Por parte do PS, cuja representante na comissão é Maria João Palma, o presidente da concelhia diz que o ficou “bastante satisfeito” com a reunião “porque APSS vem de encontro à nossa posição desde o início, assumindo que não haverá segunda fase e que serão ouvidos os pescadores”.

“Sobre as obras, foi esclarecido, que draga é das mais avançadas do mundo, tecnologicamente equipada com sistemas que atenuam o impacte. Estas são as dragagens no rio mais acompanhadas de sempre, em atenção e meios. Uma coisa é concordarmos com o projecto outra coisa é a responsabilização dos responsáveis. Percebemos que APSS está a tomar todas as preocupações para não correr riscos. Sentimos que administração tem noção e que está a fazer tudo o que pode.”, afirma Paulo Lopes.

 

Pelo PSD, que é representado na comissão pelo deputado municipal Pedro Vieitas Antunes, também falou a O SETUBALENSE o líder concelhio. Nuno Carvalho diz que as questões colocadas pelo partido não foram, ainda completamente esclarecidas. “A APSS assumiu um compromisso de esclarecimento, e nós aguardamos. É preciso que sejam explicados mais em detalhe os efeitos das dragagens nos sectores da pesca e no turismo e a questão dos incómodos da obra para a cidade.”, disse o vereador social-democrata.

Para o CDS-PP, de acordo com o deputado municipal e líder distrital, a reunião foi “esclarecedora” e deixou os centristas “mais tranquilos”.  “A APSS tem mantido contacto com representantes de pescadores e transmitiram-nos que não serão depositados dragados na zona da restinga”, relata João Viegas. CDS-PP é a favor da modernização do Porto de Setúbal, por entender que “é fundamental para a região e que a salvaguarda dos postos de trabalho implica crescimento do porto”.

Dos partidos representados na comissão municipal, os que rejeitam liminarmente as dragagens são o BE e o PAN.

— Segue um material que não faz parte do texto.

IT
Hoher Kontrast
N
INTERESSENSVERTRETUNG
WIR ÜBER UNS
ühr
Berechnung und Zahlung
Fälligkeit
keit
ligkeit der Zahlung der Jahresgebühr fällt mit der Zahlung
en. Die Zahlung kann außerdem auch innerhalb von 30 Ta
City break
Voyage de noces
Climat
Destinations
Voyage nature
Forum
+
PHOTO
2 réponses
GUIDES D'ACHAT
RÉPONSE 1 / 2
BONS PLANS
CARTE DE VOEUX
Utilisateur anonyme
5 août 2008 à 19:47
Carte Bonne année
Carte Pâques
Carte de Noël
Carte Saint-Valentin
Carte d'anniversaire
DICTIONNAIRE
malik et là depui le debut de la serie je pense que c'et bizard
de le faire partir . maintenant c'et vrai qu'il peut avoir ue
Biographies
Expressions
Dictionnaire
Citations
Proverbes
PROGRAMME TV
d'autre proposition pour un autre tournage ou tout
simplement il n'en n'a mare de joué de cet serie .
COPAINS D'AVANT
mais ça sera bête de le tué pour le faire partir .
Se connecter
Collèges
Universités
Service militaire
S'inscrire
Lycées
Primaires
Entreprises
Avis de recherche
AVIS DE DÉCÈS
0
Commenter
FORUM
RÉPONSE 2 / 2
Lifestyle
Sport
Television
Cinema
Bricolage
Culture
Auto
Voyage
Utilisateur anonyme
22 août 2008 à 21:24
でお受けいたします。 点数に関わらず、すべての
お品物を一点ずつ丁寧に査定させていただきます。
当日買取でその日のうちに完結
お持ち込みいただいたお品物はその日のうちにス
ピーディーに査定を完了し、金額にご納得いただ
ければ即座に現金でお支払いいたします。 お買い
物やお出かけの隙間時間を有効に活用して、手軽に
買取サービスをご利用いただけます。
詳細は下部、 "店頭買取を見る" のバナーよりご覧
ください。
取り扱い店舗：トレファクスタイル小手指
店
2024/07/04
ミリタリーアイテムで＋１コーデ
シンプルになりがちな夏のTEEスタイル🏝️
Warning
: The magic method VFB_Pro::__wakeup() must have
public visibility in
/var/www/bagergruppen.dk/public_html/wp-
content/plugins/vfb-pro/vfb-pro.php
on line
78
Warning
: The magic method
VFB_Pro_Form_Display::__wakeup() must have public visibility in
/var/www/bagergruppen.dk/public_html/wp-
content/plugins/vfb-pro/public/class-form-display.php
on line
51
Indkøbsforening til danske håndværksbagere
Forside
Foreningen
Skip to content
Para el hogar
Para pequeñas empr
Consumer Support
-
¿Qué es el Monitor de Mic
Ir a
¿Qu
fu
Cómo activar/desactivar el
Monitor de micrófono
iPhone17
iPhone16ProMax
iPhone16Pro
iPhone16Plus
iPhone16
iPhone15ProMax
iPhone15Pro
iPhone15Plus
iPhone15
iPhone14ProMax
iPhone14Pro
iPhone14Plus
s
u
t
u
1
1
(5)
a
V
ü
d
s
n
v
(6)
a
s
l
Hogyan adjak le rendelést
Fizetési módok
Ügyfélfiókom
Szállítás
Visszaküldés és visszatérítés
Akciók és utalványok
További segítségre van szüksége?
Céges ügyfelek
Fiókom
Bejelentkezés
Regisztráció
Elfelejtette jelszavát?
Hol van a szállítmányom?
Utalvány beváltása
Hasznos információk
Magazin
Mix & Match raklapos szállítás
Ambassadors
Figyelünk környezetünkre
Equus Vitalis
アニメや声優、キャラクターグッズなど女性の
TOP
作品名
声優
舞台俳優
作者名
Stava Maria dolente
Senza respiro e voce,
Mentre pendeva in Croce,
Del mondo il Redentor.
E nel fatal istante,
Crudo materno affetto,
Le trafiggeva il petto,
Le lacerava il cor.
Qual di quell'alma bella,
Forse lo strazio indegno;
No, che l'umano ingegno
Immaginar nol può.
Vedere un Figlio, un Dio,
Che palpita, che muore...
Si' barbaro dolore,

“O BE não ficou mais descansado tendo em conta que APSS continua a dizer que dragagens são para seguir em frente e que é um projecto do Governo e não apenas da ministra do Mar.  Não está a ser auscultado todo o sentimento da população de Setúbal. Não temos ‘preto-no-branco’ a confirmação da parte da comunidade piscatória nem garantias de que dragados não serão depositados na Restinga. Achamos não se justiça esta pressa da APSS.”, explicou Vítor Rosa, deputado municipal bloquista.

 

Pelo PAN, Susel Costa, diz ter ficado mais preocupada depois da reunião. “Não ficámos mais tranquilos, antes pelo contrário. As garantias não nos garantem nada. Não responderam às perguntas que colocámos, sobre os níveis de ruido, se há algum estudo, assim como sobre o estudo mais alargado da hidrodinâmica, que dizem estar feito mas que não conhecemos.”

Não foi ouvida a direcção-geral do património, sobre os trabalhos no Bico da Parvoíce.”, afirmou.

“Quando uma pessoa [Lídia sequeira] diz que adora paisagens industriais, como a do Porto de Sines, está tudo dito”, conclui a deputada municipal do PAN.